Work order:
Reproduce the records below exactly as given.

Listed entries:

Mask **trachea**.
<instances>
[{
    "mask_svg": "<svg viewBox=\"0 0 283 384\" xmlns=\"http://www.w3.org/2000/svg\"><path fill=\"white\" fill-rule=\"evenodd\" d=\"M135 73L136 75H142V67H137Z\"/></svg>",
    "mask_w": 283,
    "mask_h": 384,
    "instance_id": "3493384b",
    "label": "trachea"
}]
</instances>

Task result:
Mask **trachea**.
<instances>
[{
    "mask_svg": "<svg viewBox=\"0 0 283 384\" xmlns=\"http://www.w3.org/2000/svg\"><path fill=\"white\" fill-rule=\"evenodd\" d=\"M135 73L136 75H142V67H137Z\"/></svg>",
    "mask_w": 283,
    "mask_h": 384,
    "instance_id": "3493384b",
    "label": "trachea"
}]
</instances>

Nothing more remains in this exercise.